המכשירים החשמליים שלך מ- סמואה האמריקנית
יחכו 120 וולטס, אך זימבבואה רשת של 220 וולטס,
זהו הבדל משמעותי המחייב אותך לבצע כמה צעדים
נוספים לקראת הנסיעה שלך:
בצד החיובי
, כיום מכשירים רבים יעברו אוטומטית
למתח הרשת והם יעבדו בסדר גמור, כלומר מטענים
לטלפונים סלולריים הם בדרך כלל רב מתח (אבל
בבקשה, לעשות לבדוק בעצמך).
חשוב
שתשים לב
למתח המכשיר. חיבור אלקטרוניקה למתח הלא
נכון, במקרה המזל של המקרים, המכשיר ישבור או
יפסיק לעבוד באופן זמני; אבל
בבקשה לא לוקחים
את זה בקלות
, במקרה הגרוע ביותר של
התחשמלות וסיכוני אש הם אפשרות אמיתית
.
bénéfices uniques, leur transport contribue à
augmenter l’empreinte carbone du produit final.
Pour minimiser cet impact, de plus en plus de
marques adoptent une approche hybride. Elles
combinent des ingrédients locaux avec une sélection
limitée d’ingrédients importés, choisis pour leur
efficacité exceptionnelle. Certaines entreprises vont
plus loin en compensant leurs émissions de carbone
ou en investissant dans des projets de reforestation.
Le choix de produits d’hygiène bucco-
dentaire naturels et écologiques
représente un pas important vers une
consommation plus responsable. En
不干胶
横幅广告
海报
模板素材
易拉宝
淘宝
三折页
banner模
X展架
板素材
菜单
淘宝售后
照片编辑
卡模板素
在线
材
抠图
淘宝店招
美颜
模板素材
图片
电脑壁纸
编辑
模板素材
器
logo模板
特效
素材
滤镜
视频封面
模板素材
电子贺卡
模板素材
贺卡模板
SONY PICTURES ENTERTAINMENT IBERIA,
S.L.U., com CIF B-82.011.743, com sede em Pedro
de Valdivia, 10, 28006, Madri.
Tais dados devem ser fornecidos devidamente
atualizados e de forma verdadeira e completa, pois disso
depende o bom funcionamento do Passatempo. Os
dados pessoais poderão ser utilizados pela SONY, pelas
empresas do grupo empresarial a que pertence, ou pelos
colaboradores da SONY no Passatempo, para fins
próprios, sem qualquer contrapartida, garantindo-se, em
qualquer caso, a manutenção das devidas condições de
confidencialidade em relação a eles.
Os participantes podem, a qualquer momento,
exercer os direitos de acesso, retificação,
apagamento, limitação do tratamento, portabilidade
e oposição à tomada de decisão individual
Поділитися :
......
_Problem requirements_. Which lines above contain the word "במקרה"? Copy each one.

_Output for this task_.
נכון, במקרה המזל של המקרים, המכשיר ישבור או
, במקרה הגרוע ביותר של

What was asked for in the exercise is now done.